The Department of Revenue and Taxation has identified 74,600 delinquent tax accounts worth close to $30 million as of the last tax period, but the agency doesn’t have the funds and personnel needed to chase the tax evaders.
According to its 2013 budget submittal, the department had missed the 90-day deadline for issuance of notices to delinquent taxpayers “due to budgetary constraints and lack of personnel.”
Rev and Tax said the postage cost $426,000 for the required notices, and the amount excluded personnel and supply.
Although collecting delinquent tax dues is one of DRT’s key goals for the upcoming fiscal year, the proposed 2013 budget doesn’t look promising for the department.
The Governor’s Office has requested $9.78 million for DRT, plunging from the current year’s level of $10.25 million.
And despite its perennial complaint about manpower shortfalls, DRT is not likely to hire additional staff in 2013. Its proposed allotment for personnel drops from $9.18 million to $8.67 million.

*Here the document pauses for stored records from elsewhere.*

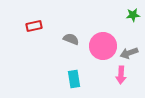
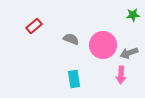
red rectangle: rotated 28 degrees counterclockwise
pink circle: moved 1 px up
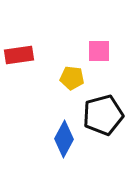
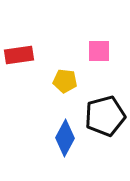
yellow pentagon: moved 7 px left, 3 px down
black pentagon: moved 2 px right, 1 px down
blue diamond: moved 1 px right, 1 px up
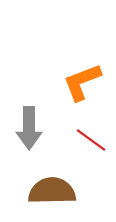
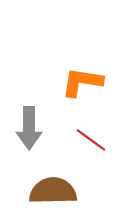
orange L-shape: rotated 30 degrees clockwise
brown semicircle: moved 1 px right
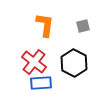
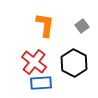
gray square: moved 1 px left; rotated 24 degrees counterclockwise
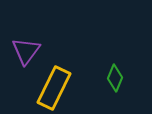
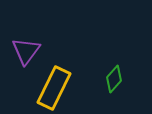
green diamond: moved 1 px left, 1 px down; rotated 20 degrees clockwise
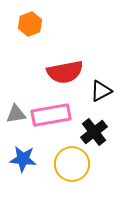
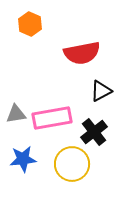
orange hexagon: rotated 15 degrees counterclockwise
red semicircle: moved 17 px right, 19 px up
pink rectangle: moved 1 px right, 3 px down
blue star: rotated 12 degrees counterclockwise
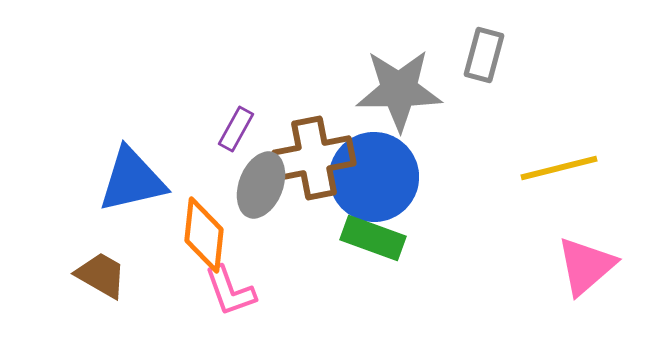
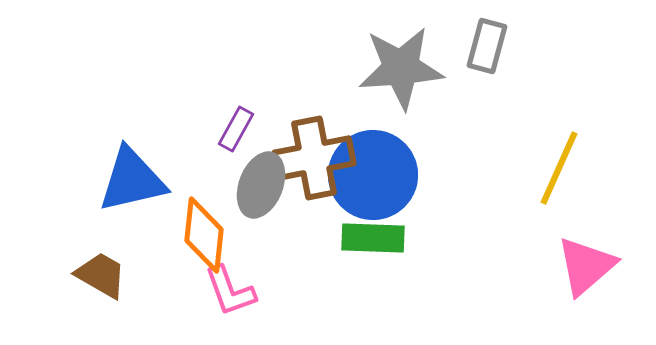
gray rectangle: moved 3 px right, 9 px up
gray star: moved 2 px right, 22 px up; rotated 4 degrees counterclockwise
yellow line: rotated 52 degrees counterclockwise
blue circle: moved 1 px left, 2 px up
green rectangle: rotated 18 degrees counterclockwise
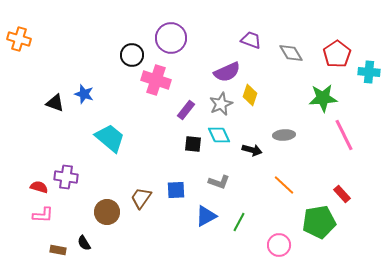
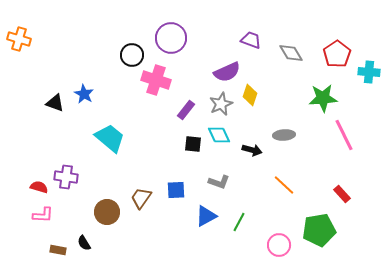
blue star: rotated 12 degrees clockwise
green pentagon: moved 8 px down
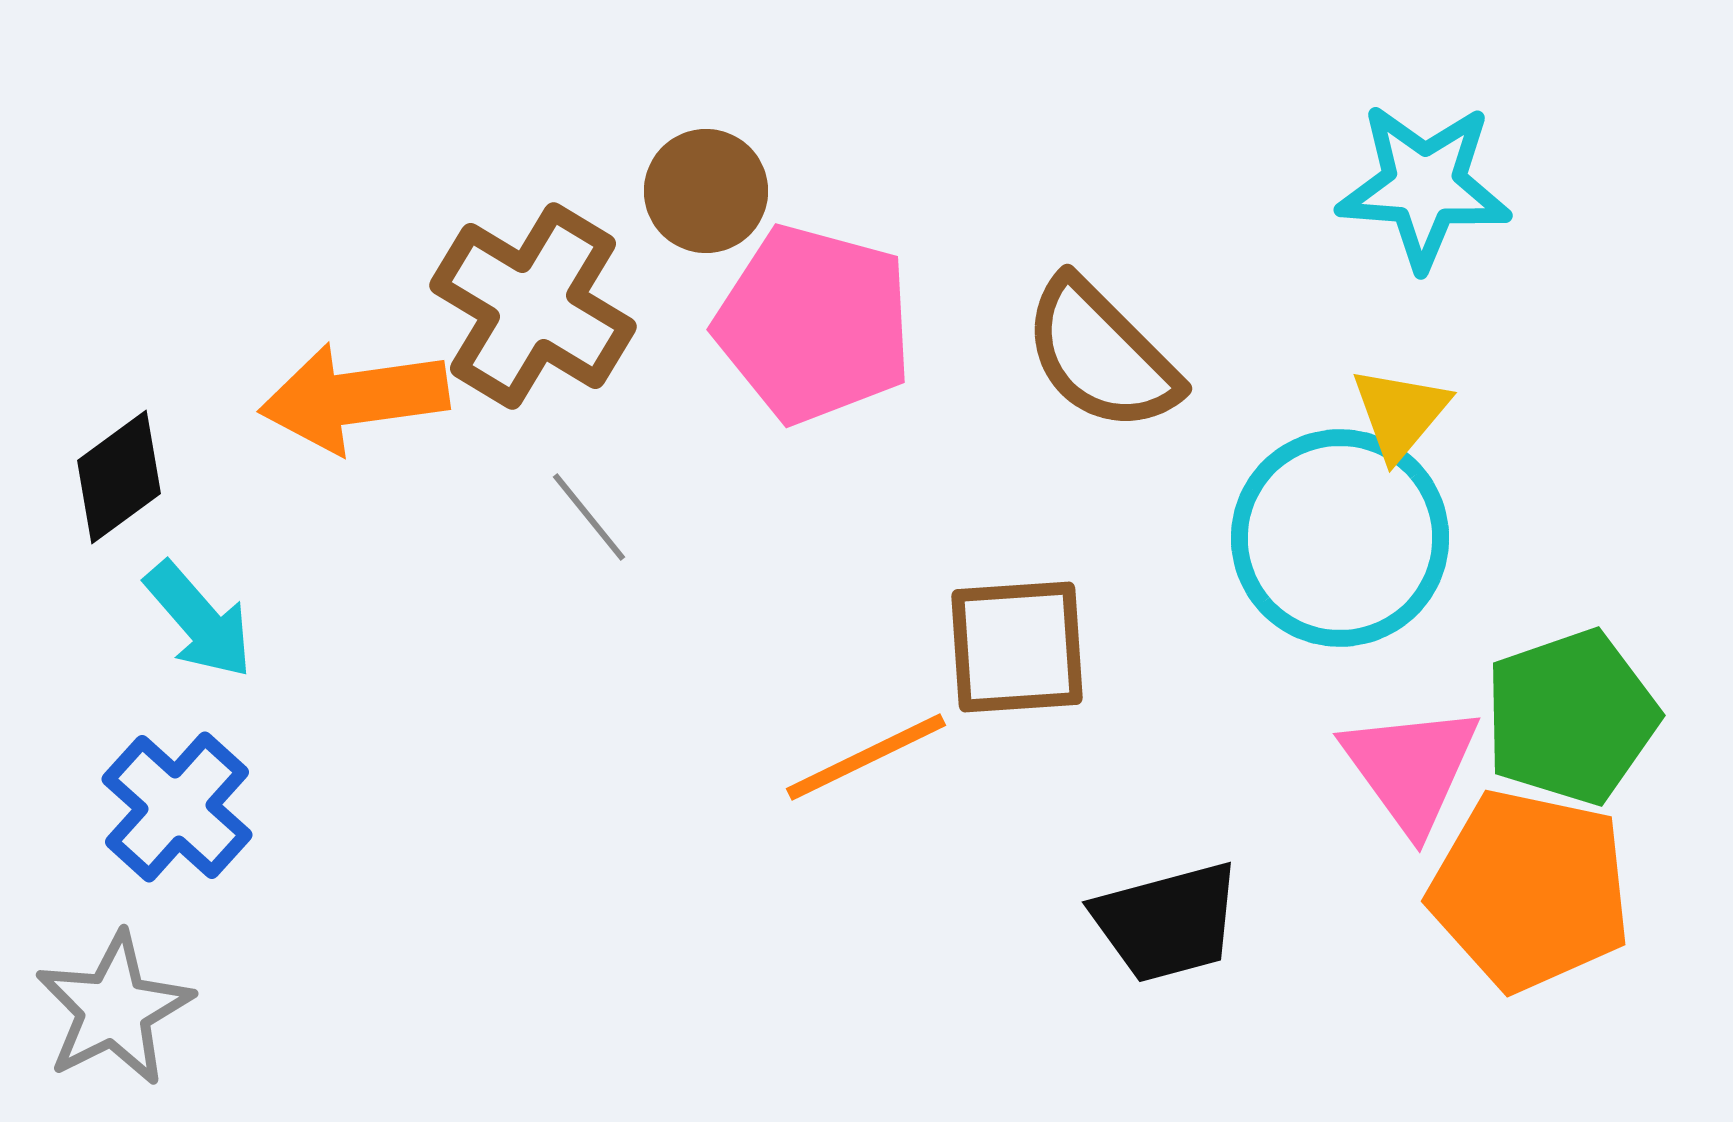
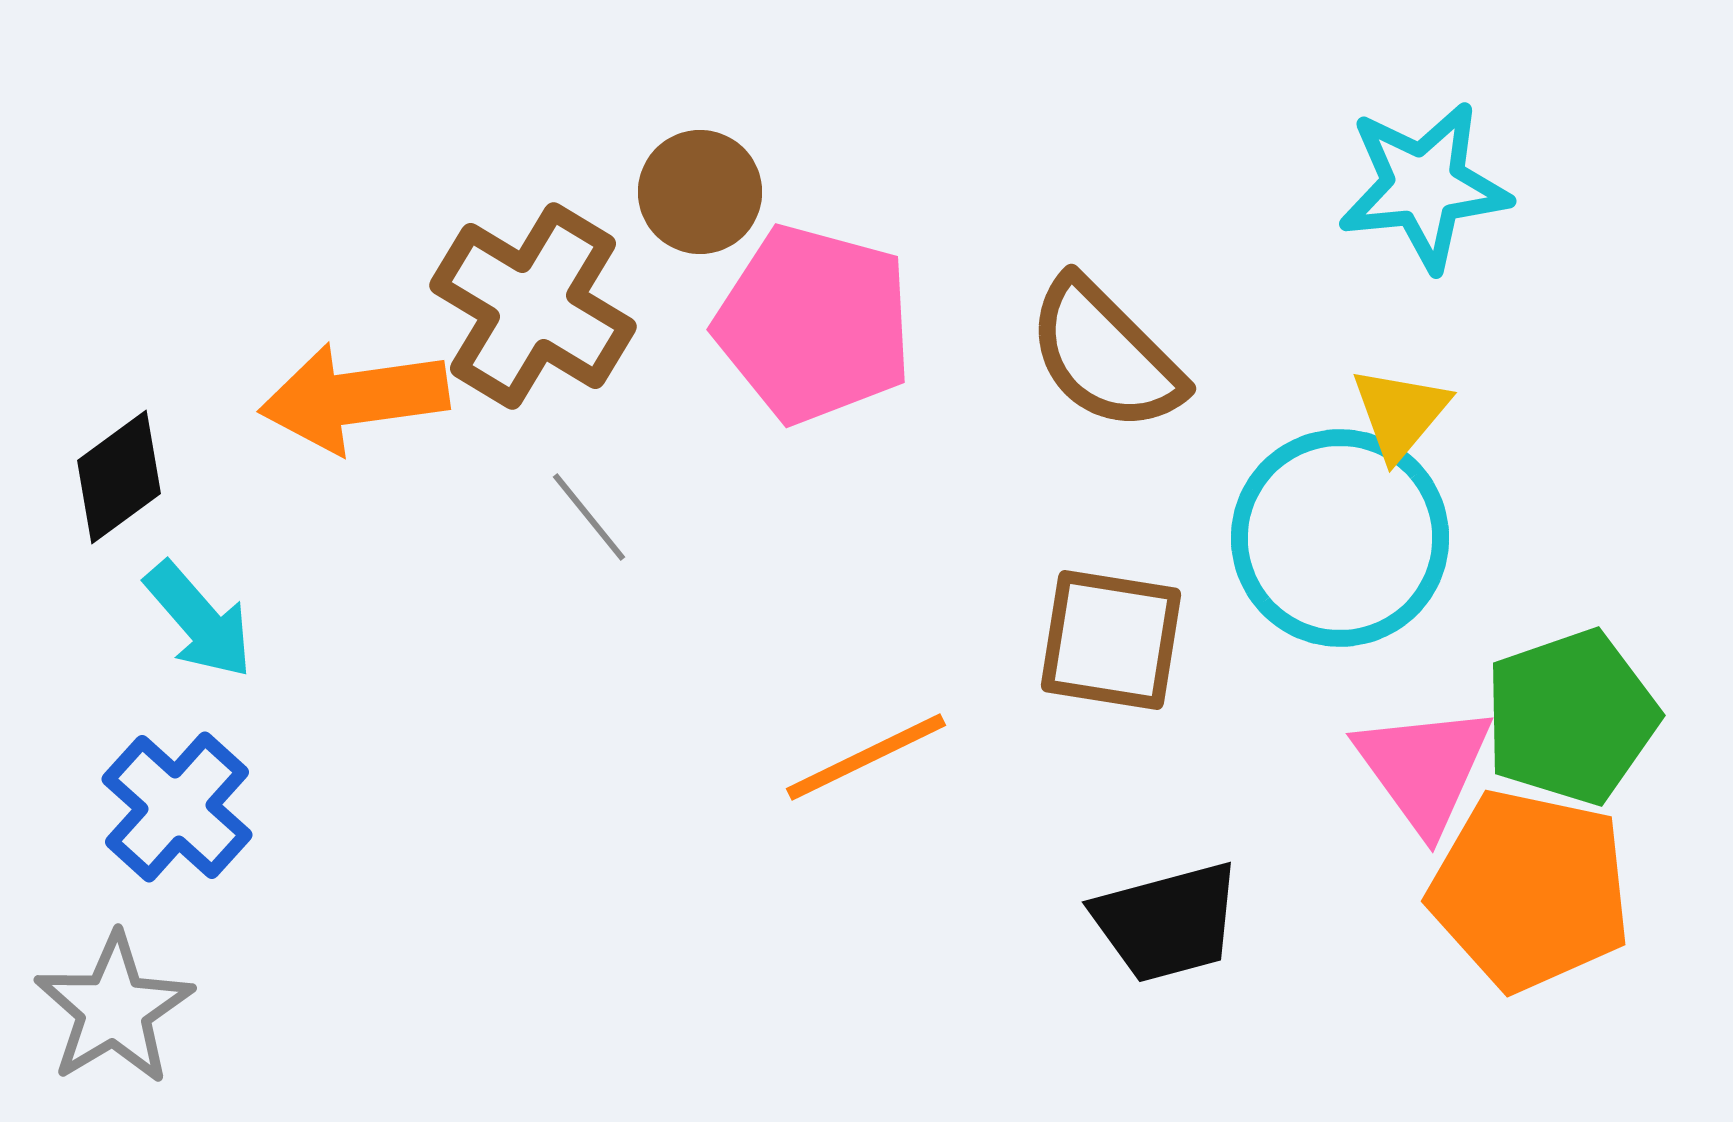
cyan star: rotated 10 degrees counterclockwise
brown circle: moved 6 px left, 1 px down
brown semicircle: moved 4 px right
brown square: moved 94 px right, 7 px up; rotated 13 degrees clockwise
pink triangle: moved 13 px right
gray star: rotated 4 degrees counterclockwise
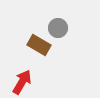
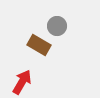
gray circle: moved 1 px left, 2 px up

In its 2010 Citizencentric report submitted to the Office of the Public Accountability, DRT said the scarce manpower was compounded by “outdated or limited equipment such as computers and printers, which exacerbate the ever increasing workload of DRT personnel.”
But the department said it makes do with a limited staff “to maximize the use of all resources available in an effective and efficient manner.”
In an effort to identify missed revenue potential for the government of Guam, DRT is seeking to “identify, establish value and create tax assessment records of all properties (lands and buildings) in Guam.”
Last week, DRT began inspecting commercial improvements on real properties. The department’s memo said the inspections, which end on Aug. 31, “are designed to ensure the accuracy of property record data and to update existing assessment records.”